Their first of two albums they released with Mushroom Records was ‘Audio Sonic Love Affair’ a blistering, power packed burst of guitar fuelled rock n roll. Recorded in December 1989 and eventually seeing release in 1990, the album was produced by Kevin ‘Caveman’ Shirley, who now produces Iron Maiden. Short, sharp and driven by big, fat guitars, this album should have been massive.
The band had an amazing front man in Christopher Flynn, who with his brother Brendon Flynn had served their time in The Headstones. (Brendon Flynn would later go onto a career with Lovecraft, whom I also saw on several occasions) Chris Flynn was a natural and dynamic front man. A charismatic cross between Neil Young and John Fogerty. He had such a great rock ‘n’ roll voice too, and was a perfect fit for the Dubrovniks, certainly a much better vocalist than the man he replaced, Roddy Rayda. In my mind – Chris Flynn was very cool. With his baseball cap or bandanna, black leather jacket and black guitar – he was very much the rock star. Flynn was no image conscious pretty boy though; he had the musical chops to match. This guy has such great potential and talent – maybe no one ever told him, but like a lot of bands back then, they pinned their hopes on Mushroom making it all happen for them – and of course when it went pear shaped, there was no backup plan.

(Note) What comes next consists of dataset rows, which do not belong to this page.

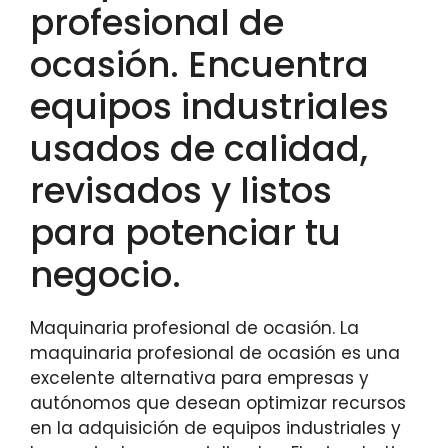
profesional de
ocasión. Encuentra
equipos industriales
usados de calidad,
revisados y listos
para potenciar tu
negocio.
Maquinaria profesional de ocasión. La
maquinaria profesional de ocasión es una
excelente alternativa para empresas y
autónomos que desean optimizar recursos
en la adquisición de equipos industriales y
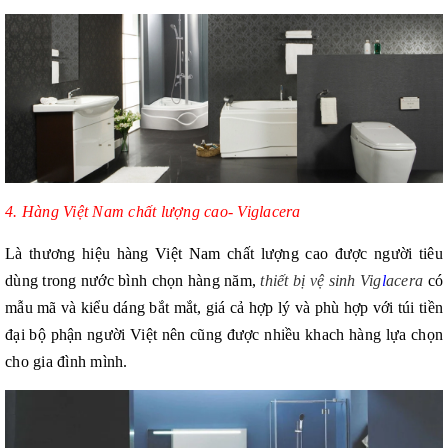
4. Hàng Việt Nam chất lượng cao- Viglacera
Là thương hiệu hàng Việt Nam chất lượng cao được người tiêu
dùng trong nước bình chọn hàng năm,
thiết bị vệ sinh Vig
l
acera
có
mẫu mã và kiểu dáng bắt mắt, giá cả hợp lý và phù hợp với túi tiền
đại bộ phận người Việt nên cũng được nhiều khach hàng lựa chọn
cho gia đình mình.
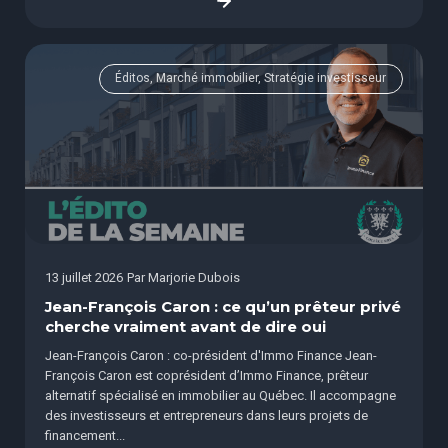
Éditos, Marché immobilier, Stratégie investisseur
13 juillet 2026
Par
Marjorie Dubois
Jean-François Caron : ce qu’un prêteur privé
cherche vraiment avant de dire oui
Jean-François Caron : co-président d'Immo Finance Jean-
François Caron est coprésident d’Immo Finance, prêteur
alternatif spécialisé en immobilier au Québec. Il accompagne
des investisseurs et entrepreneurs dans leurs projets de
financement...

The Dubrovniks muscled up a bit more with the more metallised ‘Chrome’ album from 1992, but again, there was little radio or media support in this country. I can’t remember the last time I saw them, but I do remember hanging out backstage at the Iron Duke. Next thing I knew, Chris Flynn was out of the band. Now I don’t know the reason why, although I did ask him on at least one occasion. The Dubrovniks released one final album in Europe only called ‘Medicine Wheel’, without Flynn, and without Flynn’s pop sensibilities and likeable vocals, it sounded more like early Dubrovniks to me with Boris handling all the vocals. I saw Flynn in a band called Surry Hills 2010, they played one gig at the Hopetoun, and that was it. I bumped into him in the gents and he was quite pickled. When I asked him what happened to the Dubrovniks he asked me, “Do you wanna start a band with me?” He resurfaced on the second CD single by Kcrunch called ‘Jarrah Cattle Dog’ where he did the lead vocal, which for me was great to hear. I saw Kcrunch a couple of times but never with Flynn. After that though, I used to run into him at Pete Wells gigs, but that was about it. I saw him dancing around at a Wells gig at the Brittania Hotel at Chippendale, during ‘Rock n Roll Outlaw’, but I left Sydney in 96 and never knew what happened to him. I believe he released a solo album, which came and went without a trace, and lastly resurfaced on second guitar in Boris Sujdovic’s Black Dirt. It’s a travesty that he never had the success that belied his talent, because in my mind, Chris Flynn was a superstar.